PROVIDED INFORMATION START

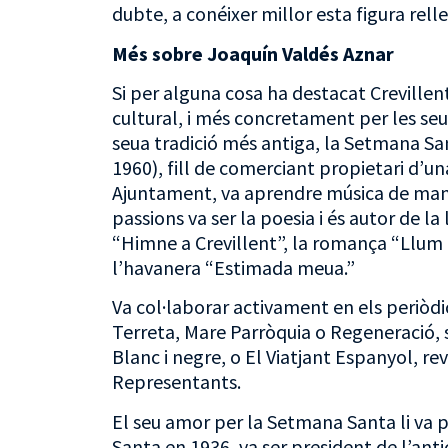
dubte, a conéixer millor esta figura relle
Més sobre Joaquín Valdés Aznar
Si per alguna cosa ha destacat Crevillent
cultural, i més concretament per les seues
seua tradició més antiga, la Setmana San
1960), fill de comerciant propietari d’un
Ajuntament, va aprendre música de maner
passions va ser la poesia i és autor de l
“Himne a Crevillent”, la romança “Llum 
l’havanera “Estimada meua.”
Va col·laborar activament en els periòdi
Terreta, Mare Parròquia o Regeneració, s
Blanc i negre, o El Viatjant Espanyol, rev
Representants.
El seu amor per la Setmana Santa li va po
Santa en 1936, va ser president de l’anti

PROVIDED INFORMATION END

Write out each line above with the word "Crevillent".

Si per alguna cosa ha destacat Crevillent
“Himne a Crevillent”, la romança “Llum 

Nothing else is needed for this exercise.